Search the listing for the word "Cybersecurity" and copy every line where it turns up.

• The data:
--------------------------------

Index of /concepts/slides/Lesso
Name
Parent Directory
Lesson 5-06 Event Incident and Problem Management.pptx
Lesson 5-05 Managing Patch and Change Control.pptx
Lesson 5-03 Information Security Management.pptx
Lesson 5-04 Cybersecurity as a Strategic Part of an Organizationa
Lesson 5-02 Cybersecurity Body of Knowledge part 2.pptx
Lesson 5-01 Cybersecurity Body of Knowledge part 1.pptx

--------------------------------

• Response for this exercise:
Lesson 5-04 Cybersecurity as a Strategic Part of an Organizationa
Lesson 5-02 Cybersecurity Body of Knowledge part 2.pptx
Lesson 5-01 Cybersecurity Body of Knowledge part 1.pptx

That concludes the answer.